Pero por algún motivo que aún se me escapa, el aparato renqueó hasta alcanzar una altura exagerada, como si no bastara con sobrevolar los edificios.

No por eso me calmé. Al contrario, cada vez que el avión daba un tumbo o giraba un poco, yo ya me veía en el suelo y el corazón me daba un vuelco y gemía y lloraba y sudaba, cómo sudaba.

Al final incluso vomité.

Pero eso fue por culpa del olor de la comida.

En el aeropuerto de París hubo problemas. Al recoger los instrumentos, los violoncelistas se encontraron con que las fundas habían desaparecido. Sólo estaban los instrumentos. Con el arco pegado con celo en el caso de las cuerdas, eso sí.

Los músicos protestaron en el aeropuerto por lo que ellos consideraban como mínimo una negligencia e interpusieron las debidas quejas oficiales. Estaban todos seguros de que habían tratado sus instrumentos del mismo y violento modo en que se suele tratar las maletas.

Yo intenté explicar en vano lo evidente: que la culpa no era de los empleados de aeropuertos y aerolíneas, sino de Lozano. Al fin y al cabo, él había sido quien se había encargado de facturar los instrumentos como equipaje especial. Sí, de acuerdo, había salido airoso del procedimiento en nuestro aeropuerto de origen, asistido obviamente por Roca. No se había dejado ningún papel, ni le habían puesto pega alguna, y las reservas habían sido las correctas. Pero aquello había sido culpa suya. Seguro.

Y ya entonces temí que la cosa iría a peor y así lo expuse en el aeropuerto. Teníamos que deshacernos de aquel inútil o acabaríamos perdidos o ahogados o estrellados. Obviamente, nadie me hizo caso, a pesar de que acostumbro a tener razón.

—Je —dijo el concertino, que se había empeñado en hacerle la pelota a mi abuelo y que ni siquiera me miraba—, si estuviéramos en una orquesta decente, los violoncelos, timbales y contrabajos viajarían en cabina. Pero, claro, como es más caro… En fin, aún gracias que no vamos en autocar.

—Lástima que no se hayan caído todos los instrumentos durante el vuelo. Y algunos de los músicos —fue la única respuesta de Teodoro, que lo único que quería era llegar al hotel y cambiarse aquellos pantalones manchados de vómito.

El concertino pilló la indirecta y se largó a hablar con una trompetista.

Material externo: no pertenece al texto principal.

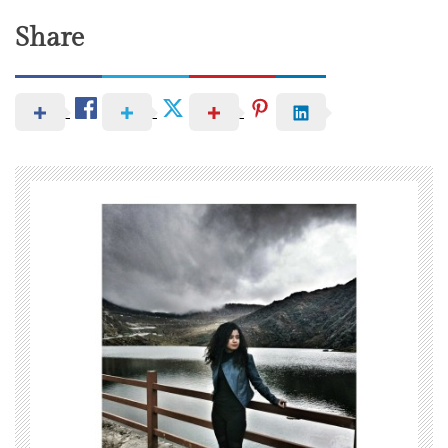
Share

La mañana siguiente estuve dando un paseo por París con mis abuelos. Aprovechamos para subir a la torre Eiffel, junto a un montón de turistas. Imaginé que aprovechaban que alguien se había dejado aquel montón de hierros tirado por ahí para trepar por ellos y obtener así unas buenas vistas de la ciudad. Había gente, mucha gente. Pero era comprensible. Había que aprovechar antes de que se lo llevaran todo. En cualquier momento podía llegar el camión de la basura y llevarse aquel armatoste gracias al que se podrían fabricar, no sé, cientos de miles de correctores dentales o cualquier otra cosa útil.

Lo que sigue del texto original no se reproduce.